Task requirements>
The required answer is the run of lines from the one holding "Les inondations ont" to the end of the data below, copied exactly and free of pictures.

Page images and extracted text
=== Section Start ===
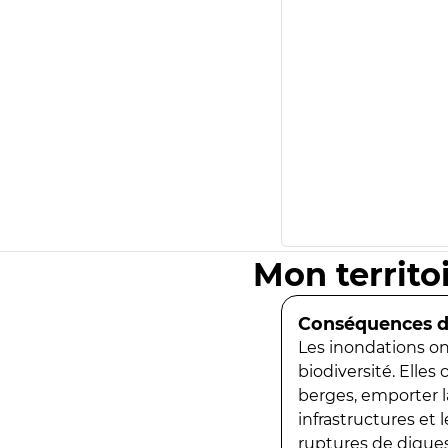
Mon territo
Conséquences de
Les inondations ont
biodiversité. Elles
berges, emporter la
infrastructures et
ruptures de digues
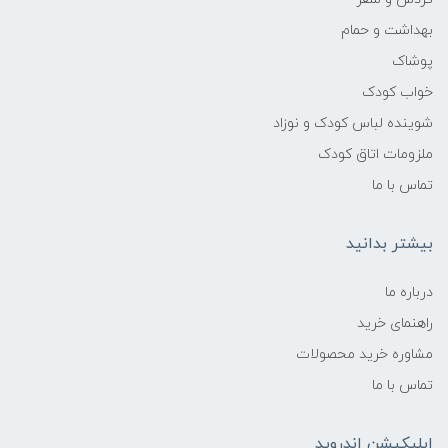
بهداشت و حمام
پوشاک
خواب کودک
شوینده لباس کودک و نوزاد
ملزومات اتاق کودک
تماس با ما
بیشتر بدانید
درباره ما
راهنمای خرید
مشاوره خرید محصولات
تماس با ما
اپلیکیشن اندروید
=== Section End ===
Reply to the task>
Les inondations ont
biodiversité. Elles
berges, emporter la
infrastructures et
ruptures de digues
بهداشت و حمام
پوشاک
خواب کودک
شوینده لباس کودک و نوزاد
ملزومات اتاق کودک
تماس با ما
بیشتر بدانید
درباره ما
راهنمای خرید
مشاوره خرید محصولات
تماس با ما
اپلیکیشن اندروید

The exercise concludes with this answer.